This project provides a generic platform for performing monocular and stereo tracking of 3D objects in video. It provides interfaces to do video/image loading, image detection/classification and model fitting within a single framework.
Currently built in are pixel-wise detection methods and a level set based pose estimation method. The system also supports basic temporal tracking. In all cases overloading base classes with your own algorithms for pose estimation/detection etc will allow extension of the project. Models are represented as .obj and can be rigid or articulated with simple tree models.
In all cases these are not strict minimum versions but merely the oldest version on which they have been tested to work.
Usage 'as is' for stereo tracking
Set the parameter 'root-dir' in the example app.cfg file to the full path of the examples directory. The reason why this is not automatically set from the path when the configuration file is opened is to allow you to keep the config files in a different directory to the data.

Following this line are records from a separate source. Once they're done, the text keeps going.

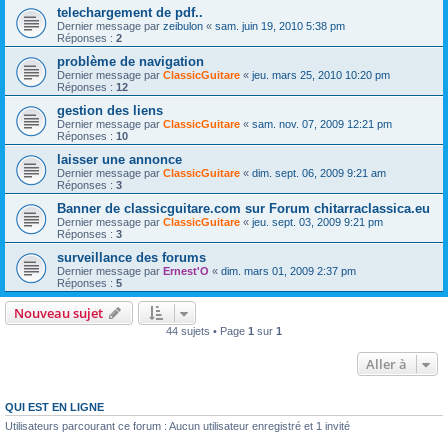
telechargement de pdf..
Dernier message par
zeibulon
«
sam. juin 19, 2010 5:38 pm
Réponses :
2
problème de navigation
Dernier message par
ClassicGuitare
«
jeu. mars 25, 2010 10:20 pm
Réponses :
12
gestion des liens
Dernier message par
ClassicGuitare
«
sam. nov. 07, 2009 12:21 pm
Réponses :
10
laisser une annonce
Dernier message par
ClassicGuitare
«
dim. sept. 06, 2009 9:21 am
Réponses :
3
Banner de classicguitare.com sur Forum chitarraclassica.eu
Dernier message par
ClassicGuitare
«
jeu. sept. 03, 2009 9:21 pm
Réponses :
3
surveillance des forums
Dernier message par
Ernest'O
«
dim. mars 01, 2009 2:37 pm
Réponses :
5
Nouveau sujet
44 sujets • Page
1
sur
1
Aller à
QUI EST EN LIGNE
Utilisateurs parcourant ce forum : Aucun utilisateur enregistré et 1 invité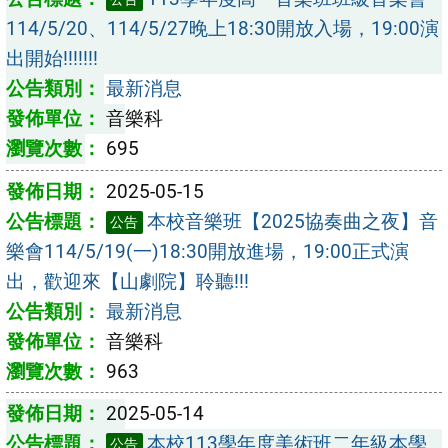
114/5/20、114/5/27晚上18:30開放入場，19:00演
出開始!!!!!!!
最新消息
音樂科
695
2025-05-15
本校音樂班【2025協奏曲之夜】音
公告
樂會114/5/19(一)18:30開放進場，19:00正式演
出，歡迎來【山劇院】聆聽!!!
最新消息
音樂科
963
2025-05-14
本校113學年度美術班二年級本學
公告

Set the 'output-dir' to whereever you want to save your tracking data.
Copy/symlink the video files into the examples directory and set stereo then set the files as 'left-input-video=FILENAME.avi' and 'right-input-video=FILENAME.avi'.

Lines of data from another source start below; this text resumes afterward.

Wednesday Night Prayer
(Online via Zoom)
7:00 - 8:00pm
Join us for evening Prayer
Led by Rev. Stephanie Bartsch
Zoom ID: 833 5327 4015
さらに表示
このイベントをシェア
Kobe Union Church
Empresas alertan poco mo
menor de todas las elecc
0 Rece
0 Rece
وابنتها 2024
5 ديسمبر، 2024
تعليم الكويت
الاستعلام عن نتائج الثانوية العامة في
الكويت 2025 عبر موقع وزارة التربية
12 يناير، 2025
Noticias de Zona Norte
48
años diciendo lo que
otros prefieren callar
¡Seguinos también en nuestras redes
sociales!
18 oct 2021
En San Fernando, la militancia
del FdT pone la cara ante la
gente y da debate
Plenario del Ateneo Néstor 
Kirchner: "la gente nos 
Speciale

Calibrate your stereo camera and add the parameters to the camera configuration file 'camera/stereo_config.xml' in the examples directory. The software assumes the parameters are the same as those generated by the Bouguet Matlab software (i.e. the stereo camera transform is right w.r.t. left).
Set the 'localizer-type' in the configuration file. 'ArticulatedCompLS_GradientDescent_FrameToFrameLK' is the method from our TMI '18 paper, 'CompLS' is the component level set and optical flow method in our MICCAI '15 paper and 'pwp3d' is the single level set and SIFT point method closely based on our IPCAI '14 paper (with improved results).
Train an OpenCV classifier to recognise the features Hue, Saturation, Opponent 1 and Oppoenent 2 colour space. The easiest way to do this is to use a small Python script I wrote called trainer as part of a suite of computer vision utilities I use. Add the saved xml classifier to the classifier directory. There is a sample one there now trained on a basic image set but it's unlikely to work well on general images. The sample 'config_3class.xml' should be used for the classifier-type=MCRF with 'num-labels=3' in the 'app.cfg' file, this setup should be used if using the 'CompLS' 'localizer-type'. The sample 'config_2class.xml' should be used for the classifier-type=RF with 'num-labels=2' in the 'app.cfg' file, this setup should be used if using the 'pwp3d' 'localizer-type'.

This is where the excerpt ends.